§ **SUPPLIED INFORMATION**
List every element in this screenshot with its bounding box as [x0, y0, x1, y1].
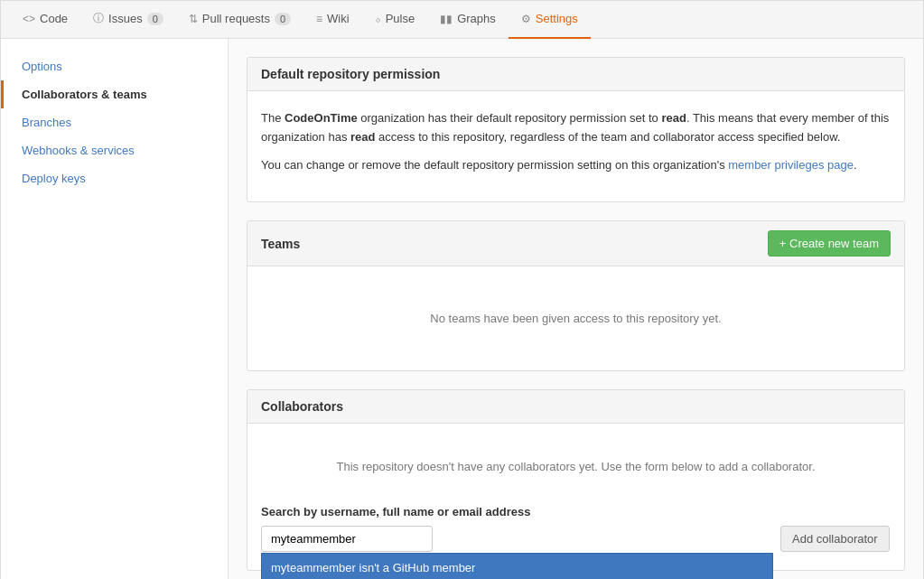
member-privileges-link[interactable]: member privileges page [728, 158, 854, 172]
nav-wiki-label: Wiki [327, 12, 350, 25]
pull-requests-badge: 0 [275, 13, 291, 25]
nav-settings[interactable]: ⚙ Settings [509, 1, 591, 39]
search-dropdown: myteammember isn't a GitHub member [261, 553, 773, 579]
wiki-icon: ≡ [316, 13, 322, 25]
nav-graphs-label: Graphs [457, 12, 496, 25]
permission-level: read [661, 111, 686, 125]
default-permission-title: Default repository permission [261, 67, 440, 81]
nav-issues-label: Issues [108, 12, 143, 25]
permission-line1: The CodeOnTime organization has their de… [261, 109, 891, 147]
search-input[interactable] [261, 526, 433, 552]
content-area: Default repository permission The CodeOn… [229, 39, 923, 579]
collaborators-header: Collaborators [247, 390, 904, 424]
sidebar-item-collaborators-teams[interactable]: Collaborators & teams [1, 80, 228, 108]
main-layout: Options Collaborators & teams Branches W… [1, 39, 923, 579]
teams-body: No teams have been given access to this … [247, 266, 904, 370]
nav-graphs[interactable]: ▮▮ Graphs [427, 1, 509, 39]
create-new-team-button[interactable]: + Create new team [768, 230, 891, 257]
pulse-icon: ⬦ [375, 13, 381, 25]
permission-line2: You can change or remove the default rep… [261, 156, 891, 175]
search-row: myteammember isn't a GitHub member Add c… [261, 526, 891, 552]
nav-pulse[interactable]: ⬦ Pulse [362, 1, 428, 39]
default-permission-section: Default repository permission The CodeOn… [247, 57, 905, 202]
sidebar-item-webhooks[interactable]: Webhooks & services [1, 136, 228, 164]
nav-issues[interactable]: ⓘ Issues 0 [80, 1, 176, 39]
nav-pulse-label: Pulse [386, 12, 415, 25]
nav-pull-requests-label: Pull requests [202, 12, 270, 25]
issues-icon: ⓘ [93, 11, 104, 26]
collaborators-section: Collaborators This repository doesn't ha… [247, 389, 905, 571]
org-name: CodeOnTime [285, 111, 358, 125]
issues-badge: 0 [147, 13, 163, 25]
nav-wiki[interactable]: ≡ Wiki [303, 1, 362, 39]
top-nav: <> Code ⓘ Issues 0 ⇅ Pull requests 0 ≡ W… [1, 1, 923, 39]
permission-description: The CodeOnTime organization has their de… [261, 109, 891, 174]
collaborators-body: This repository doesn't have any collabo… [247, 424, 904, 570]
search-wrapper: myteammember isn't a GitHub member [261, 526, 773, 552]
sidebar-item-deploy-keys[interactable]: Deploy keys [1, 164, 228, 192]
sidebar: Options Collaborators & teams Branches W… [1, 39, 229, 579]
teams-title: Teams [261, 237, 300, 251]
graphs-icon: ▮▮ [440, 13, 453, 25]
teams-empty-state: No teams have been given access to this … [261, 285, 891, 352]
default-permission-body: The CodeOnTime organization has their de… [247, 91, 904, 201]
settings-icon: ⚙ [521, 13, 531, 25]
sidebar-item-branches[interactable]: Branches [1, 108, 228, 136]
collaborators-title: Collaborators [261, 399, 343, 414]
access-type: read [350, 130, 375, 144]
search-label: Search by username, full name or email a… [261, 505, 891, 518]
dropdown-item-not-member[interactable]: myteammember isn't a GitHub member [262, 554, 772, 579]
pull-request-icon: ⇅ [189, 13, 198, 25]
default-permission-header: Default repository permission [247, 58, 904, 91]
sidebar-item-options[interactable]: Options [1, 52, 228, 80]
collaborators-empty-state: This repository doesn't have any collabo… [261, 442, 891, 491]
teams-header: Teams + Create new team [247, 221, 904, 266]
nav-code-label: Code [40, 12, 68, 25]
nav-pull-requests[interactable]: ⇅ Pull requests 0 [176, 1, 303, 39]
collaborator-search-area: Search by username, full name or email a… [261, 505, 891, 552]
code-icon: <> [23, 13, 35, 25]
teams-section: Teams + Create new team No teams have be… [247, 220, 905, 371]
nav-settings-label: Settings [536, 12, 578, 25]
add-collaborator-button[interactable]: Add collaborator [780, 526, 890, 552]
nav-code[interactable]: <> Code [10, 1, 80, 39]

§ **TASK**
When a line among the entries above contains "myteammember", copy it.

§ **PROBLEM SOLUTION**
search-dropdown: myteammember isn't a GitHub member [261, 553, 773, 579]
search-row: myteammember isn't a GitHub member Add c… [261, 526, 891, 552]
search-wrapper: myteammember isn't a GitHub member [261, 526, 773, 552]
dropdown-item-not-member[interactable]: myteammember isn't a GitHub member [262, 554, 772, 579]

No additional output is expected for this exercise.